J-P. T. : Les deux sont indispensables. En fait, la grande difficulté c’est de réunir les deux parce que toute cette réflexion vient de la pratique de l’écriture et en particulier des derniers livres que j’ai écrits où j’ai vraiment mis énormément de temps, de patience, avant de commencer, où je laisse vraiment le livre s’installer en moi très longtemps et puis je recherche cette période d’urgence où le livre va surgir en très peu de temps, en deux ou trois mois et, après, il va y avoir de nouveau énormément de patience. Par exemple, Nue je l’ai terminé à la fin de l’été 2011, je l’ai donné à l’éditeur début 2013. Il s’est écoulé un an et demi pendant lequel j’ai laissé reposer le livre, je l’ai relu, de temps en temps je le reprenais, je le retravaillais, et j’avais besoin de cette patience à la fois pour le polir, pour chercher et vérifier des choses, mais aussi pour le regarder avec du recul en permanence.

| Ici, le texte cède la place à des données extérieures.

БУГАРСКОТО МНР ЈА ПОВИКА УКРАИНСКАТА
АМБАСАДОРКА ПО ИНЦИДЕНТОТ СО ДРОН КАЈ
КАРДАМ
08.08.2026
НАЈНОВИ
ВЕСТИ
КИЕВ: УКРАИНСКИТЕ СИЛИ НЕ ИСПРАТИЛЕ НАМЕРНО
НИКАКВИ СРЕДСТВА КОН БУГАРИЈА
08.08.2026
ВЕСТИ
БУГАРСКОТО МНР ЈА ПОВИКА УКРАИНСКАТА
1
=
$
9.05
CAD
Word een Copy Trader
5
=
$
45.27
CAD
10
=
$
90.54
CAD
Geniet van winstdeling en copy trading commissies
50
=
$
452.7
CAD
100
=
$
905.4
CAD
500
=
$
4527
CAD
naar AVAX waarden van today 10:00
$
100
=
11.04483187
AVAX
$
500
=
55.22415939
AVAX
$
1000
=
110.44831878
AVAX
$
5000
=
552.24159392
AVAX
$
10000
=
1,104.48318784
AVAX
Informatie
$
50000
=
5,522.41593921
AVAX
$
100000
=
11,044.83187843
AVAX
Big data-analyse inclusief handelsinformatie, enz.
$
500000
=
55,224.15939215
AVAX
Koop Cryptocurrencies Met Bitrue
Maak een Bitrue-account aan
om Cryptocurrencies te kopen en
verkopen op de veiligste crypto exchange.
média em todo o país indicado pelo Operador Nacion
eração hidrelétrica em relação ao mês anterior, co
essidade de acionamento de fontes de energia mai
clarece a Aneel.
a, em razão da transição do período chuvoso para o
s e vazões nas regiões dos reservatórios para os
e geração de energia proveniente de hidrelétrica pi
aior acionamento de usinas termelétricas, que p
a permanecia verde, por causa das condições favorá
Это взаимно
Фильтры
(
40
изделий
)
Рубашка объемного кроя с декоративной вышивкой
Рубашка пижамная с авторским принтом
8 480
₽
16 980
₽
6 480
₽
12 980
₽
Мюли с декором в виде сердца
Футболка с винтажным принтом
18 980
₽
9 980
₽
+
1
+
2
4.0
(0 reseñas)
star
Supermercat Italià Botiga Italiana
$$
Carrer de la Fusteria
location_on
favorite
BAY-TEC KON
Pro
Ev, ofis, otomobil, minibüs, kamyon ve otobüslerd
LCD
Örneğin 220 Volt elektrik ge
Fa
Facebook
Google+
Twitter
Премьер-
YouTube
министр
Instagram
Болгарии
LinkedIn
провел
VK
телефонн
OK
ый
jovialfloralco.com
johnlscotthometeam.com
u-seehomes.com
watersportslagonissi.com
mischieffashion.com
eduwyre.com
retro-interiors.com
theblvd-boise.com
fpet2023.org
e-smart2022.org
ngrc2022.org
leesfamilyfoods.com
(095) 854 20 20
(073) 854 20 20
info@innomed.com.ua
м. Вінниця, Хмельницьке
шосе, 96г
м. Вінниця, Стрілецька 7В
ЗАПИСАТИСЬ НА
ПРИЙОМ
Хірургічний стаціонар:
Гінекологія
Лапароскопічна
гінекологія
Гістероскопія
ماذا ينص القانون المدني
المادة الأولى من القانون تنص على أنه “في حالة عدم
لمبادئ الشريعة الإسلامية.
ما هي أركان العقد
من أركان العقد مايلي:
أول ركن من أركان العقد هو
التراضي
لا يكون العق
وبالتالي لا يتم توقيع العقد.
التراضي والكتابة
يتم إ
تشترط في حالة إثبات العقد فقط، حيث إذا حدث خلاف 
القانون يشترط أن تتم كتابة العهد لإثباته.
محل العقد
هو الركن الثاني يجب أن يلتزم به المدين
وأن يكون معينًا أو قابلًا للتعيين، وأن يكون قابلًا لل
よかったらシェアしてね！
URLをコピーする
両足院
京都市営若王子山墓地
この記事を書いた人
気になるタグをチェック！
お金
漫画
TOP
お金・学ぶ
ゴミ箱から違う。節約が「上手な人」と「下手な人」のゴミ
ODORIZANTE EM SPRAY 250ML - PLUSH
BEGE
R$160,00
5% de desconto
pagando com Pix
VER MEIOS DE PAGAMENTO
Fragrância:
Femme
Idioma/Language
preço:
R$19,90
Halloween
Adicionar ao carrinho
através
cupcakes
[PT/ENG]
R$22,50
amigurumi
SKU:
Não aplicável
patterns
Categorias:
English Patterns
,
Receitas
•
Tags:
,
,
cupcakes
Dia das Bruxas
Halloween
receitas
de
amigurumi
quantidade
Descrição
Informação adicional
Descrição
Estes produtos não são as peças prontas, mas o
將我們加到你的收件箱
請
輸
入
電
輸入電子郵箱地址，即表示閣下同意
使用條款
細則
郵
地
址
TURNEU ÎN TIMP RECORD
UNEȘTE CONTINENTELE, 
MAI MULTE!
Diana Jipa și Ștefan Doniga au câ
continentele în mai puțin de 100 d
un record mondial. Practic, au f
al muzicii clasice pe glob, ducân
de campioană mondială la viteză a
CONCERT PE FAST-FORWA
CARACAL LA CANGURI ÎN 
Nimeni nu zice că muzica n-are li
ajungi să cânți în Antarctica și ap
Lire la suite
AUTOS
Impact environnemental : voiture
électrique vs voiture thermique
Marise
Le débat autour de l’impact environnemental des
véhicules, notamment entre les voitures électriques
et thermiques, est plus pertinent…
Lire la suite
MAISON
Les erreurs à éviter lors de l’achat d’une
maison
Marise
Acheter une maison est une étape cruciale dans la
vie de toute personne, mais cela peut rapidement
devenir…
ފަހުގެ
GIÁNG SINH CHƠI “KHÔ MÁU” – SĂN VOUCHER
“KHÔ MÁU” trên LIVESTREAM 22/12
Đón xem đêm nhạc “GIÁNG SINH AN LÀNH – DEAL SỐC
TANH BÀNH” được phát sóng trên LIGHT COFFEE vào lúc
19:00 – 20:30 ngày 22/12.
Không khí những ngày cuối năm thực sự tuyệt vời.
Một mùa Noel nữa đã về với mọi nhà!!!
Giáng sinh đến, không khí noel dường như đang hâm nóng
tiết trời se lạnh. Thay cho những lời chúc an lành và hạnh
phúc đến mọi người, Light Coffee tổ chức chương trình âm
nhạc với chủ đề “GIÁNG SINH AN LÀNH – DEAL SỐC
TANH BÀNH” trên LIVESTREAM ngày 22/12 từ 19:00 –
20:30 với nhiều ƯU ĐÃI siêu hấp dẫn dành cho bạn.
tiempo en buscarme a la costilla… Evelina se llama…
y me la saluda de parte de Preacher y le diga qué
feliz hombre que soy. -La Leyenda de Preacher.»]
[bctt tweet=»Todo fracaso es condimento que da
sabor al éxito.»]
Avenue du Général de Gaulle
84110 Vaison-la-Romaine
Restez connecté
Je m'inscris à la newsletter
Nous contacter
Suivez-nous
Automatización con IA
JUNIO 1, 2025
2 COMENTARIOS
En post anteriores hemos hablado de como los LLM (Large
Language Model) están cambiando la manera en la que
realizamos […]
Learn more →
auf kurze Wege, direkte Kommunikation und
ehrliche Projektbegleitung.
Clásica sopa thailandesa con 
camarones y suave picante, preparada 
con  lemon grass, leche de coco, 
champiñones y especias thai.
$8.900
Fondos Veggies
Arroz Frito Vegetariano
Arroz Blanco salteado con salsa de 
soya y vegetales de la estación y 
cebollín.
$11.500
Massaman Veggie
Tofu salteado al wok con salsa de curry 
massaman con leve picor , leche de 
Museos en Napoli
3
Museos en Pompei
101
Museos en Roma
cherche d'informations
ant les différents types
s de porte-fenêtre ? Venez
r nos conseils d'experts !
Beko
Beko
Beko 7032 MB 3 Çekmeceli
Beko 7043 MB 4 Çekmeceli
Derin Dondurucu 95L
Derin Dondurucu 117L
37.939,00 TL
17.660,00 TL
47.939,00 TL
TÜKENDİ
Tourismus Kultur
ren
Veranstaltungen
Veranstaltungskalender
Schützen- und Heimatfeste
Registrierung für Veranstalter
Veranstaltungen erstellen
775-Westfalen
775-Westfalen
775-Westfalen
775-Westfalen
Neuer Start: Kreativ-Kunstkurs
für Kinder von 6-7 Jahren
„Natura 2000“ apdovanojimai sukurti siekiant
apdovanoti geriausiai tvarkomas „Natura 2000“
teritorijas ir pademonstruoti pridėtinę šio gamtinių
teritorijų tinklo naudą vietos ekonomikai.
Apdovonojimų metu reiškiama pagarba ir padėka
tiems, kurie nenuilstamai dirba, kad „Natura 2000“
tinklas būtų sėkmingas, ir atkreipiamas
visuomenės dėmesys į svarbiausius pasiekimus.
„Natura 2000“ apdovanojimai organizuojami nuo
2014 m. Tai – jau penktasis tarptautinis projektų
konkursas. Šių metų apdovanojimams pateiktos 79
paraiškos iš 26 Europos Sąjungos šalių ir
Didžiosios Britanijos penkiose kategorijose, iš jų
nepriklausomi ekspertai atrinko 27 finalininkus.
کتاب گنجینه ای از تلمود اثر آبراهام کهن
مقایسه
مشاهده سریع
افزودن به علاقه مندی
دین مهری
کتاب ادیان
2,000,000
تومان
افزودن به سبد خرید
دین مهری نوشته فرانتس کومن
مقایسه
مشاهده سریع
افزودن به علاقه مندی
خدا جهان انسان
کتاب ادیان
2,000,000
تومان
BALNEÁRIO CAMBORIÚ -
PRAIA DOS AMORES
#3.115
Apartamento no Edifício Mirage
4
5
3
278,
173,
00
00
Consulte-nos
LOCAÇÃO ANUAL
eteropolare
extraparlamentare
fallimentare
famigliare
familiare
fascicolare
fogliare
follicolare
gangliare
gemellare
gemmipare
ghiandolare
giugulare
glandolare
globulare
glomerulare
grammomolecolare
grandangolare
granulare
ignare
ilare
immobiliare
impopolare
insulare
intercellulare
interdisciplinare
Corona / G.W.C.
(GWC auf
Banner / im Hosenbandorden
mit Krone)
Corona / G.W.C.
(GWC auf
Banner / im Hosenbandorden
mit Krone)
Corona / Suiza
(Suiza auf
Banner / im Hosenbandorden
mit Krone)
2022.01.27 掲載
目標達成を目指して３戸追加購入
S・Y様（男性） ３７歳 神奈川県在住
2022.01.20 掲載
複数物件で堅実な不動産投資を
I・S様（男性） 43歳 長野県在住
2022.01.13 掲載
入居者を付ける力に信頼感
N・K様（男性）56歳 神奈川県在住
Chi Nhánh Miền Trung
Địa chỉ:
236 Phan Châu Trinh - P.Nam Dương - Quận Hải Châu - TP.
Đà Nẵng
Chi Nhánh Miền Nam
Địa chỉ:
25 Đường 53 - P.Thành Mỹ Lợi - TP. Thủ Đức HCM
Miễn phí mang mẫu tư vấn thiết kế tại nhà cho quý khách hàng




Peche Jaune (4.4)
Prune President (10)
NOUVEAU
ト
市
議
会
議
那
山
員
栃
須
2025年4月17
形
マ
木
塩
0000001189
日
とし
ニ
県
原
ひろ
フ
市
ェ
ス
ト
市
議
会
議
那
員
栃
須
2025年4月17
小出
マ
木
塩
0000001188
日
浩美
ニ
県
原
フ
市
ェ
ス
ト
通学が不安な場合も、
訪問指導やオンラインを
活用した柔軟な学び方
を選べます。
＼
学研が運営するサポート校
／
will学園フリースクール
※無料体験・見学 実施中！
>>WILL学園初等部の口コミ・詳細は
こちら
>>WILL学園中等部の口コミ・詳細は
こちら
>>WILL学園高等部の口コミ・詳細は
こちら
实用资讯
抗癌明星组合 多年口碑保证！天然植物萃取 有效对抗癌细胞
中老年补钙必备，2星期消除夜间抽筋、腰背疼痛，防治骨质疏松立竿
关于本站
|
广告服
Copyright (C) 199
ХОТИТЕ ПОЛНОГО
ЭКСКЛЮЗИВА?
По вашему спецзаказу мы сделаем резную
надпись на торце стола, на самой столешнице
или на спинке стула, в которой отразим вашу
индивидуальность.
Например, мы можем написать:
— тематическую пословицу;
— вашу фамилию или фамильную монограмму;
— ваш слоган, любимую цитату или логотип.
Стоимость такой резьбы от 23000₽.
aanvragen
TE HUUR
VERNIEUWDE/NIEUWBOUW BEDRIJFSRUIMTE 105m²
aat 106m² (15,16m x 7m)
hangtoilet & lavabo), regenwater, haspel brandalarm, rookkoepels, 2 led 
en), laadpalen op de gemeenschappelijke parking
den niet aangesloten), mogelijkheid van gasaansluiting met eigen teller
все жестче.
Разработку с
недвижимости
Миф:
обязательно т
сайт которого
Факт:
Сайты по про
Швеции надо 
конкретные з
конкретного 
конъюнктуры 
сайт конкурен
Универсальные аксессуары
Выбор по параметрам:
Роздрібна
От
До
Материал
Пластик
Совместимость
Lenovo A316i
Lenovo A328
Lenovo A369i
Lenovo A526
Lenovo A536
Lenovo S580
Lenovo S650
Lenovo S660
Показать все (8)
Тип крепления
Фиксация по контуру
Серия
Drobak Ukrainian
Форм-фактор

Il y a donc véritablement les deux, l’ultime patience permet d’optimiser ce qu’on a réussi à obtenir pendant l’urgence. Dans l’urgence, on ramasse plein de choses, et après on a du temps pour peaufiner tout ça. Et en fait, cette réflexion m’est venue de ma pratique.

Crédit Photo : © Chloé Marchal
Finalement, ce grand écrivain qu’est Jean-Philippe Toussaint est aussi un grand mathématicien, il inscrit la totalité de son œuvre littéraire dans un rapport de proximité avec la géométrie. L’incipit de son premier livre La Salle de Bain est une formule de Pythagore : « Le carré de l’hypoténuse est égal à la somme des carrés des deux autres côtés ».